Chief Twit and the New Twitter

Chief Twit and the New Twitter

I didn’t create the title, Elon Musk did it himself.

Perhaps you’ve heard a little bit about Twitter in the news lately?

After the on, then off, then on-again buyout for $44bn it was hard to see where the messy sale of Twitter would end up. This is for a company that has been losing money for two years straight and has rarely been profitable since 2012 with the exception of 2018/2019. [figures from www.businessofapps.com]

We had the kitchen-sink-carry into the US headquarters. Plenty of Musk banter on Twitter posts that criticised his plans.

We had over half of the workforce get fired via email. Oh, and then some key people were rehired in less than 48 hours. Most of the top executives and CEO were sacked and some who weren’t resigned shortly after.

Only last Friday Musk announced that there was a very high possibility that Twitter could file for bankruptcy. All of this makes for a lot of hand-wringing and nervous advertisers, quite a few major ones which have paused advertising until the Musk-dust settles. Which isn’t really helping their financial stress!

What’s happening with other social platforms?

It isn’t just Twitter that downsized recently.
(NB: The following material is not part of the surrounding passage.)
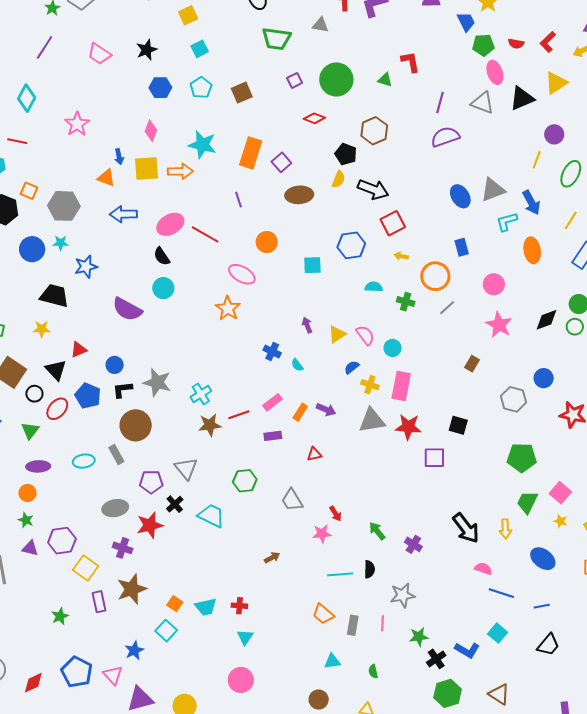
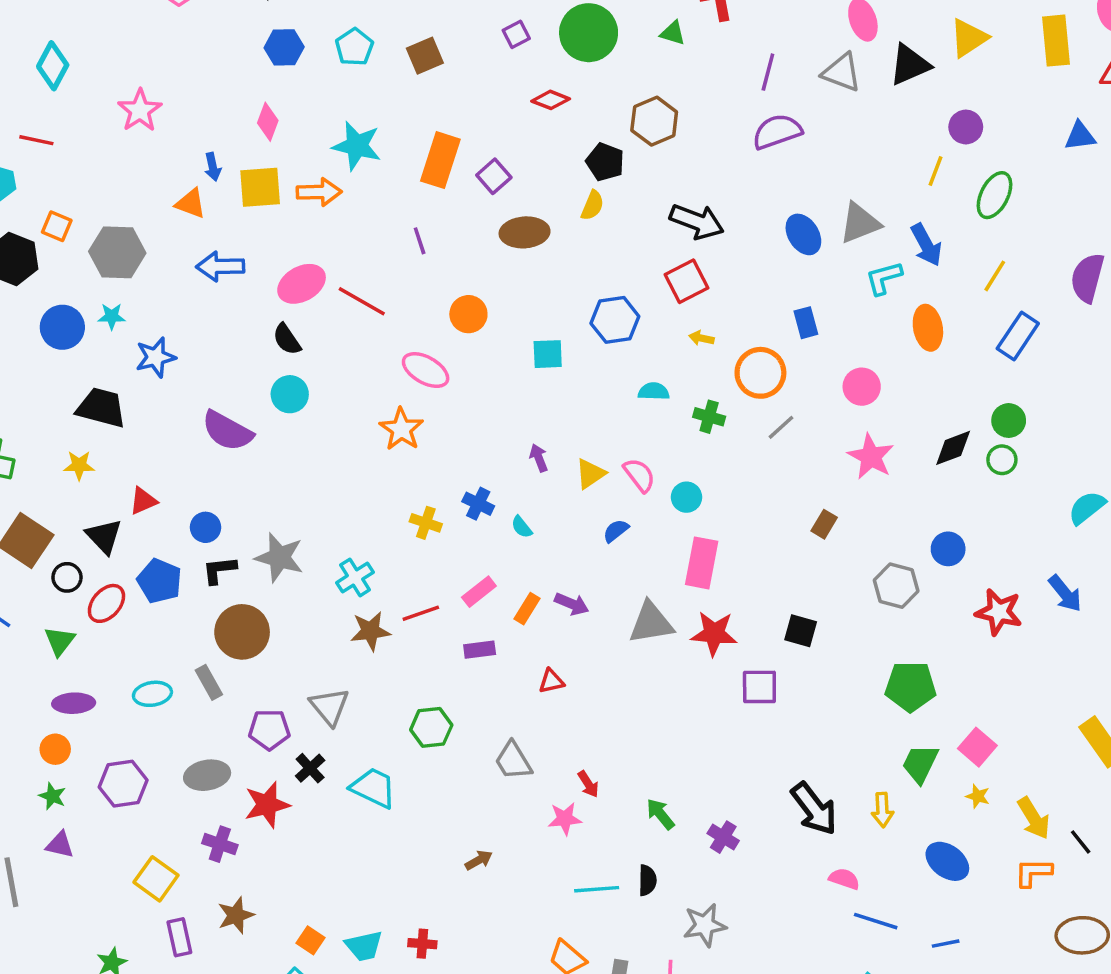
black arrow: (373, 189) -> (697, 221), moved
yellow cross: (370, 385) -> (426, 523), moved
purple hexagon: (62, 541) -> (123, 784), moved
brown star: (132, 589) -> (236, 915), size x0.7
Other companies like Meta have recently laid off 11,000 people, Snap Inc. reduced their staff by 20% and other ad-reliant tech companies like YouTube and Spotify are in a similar bind when most revenue comes from online advertising only.

Even TikTok is also slashing global revenue targets, as reported in the FT.

The upheaval at Twitter, while creating mass attention has been a positive and there has been an increase in activity, which has certainly spooked advertisers.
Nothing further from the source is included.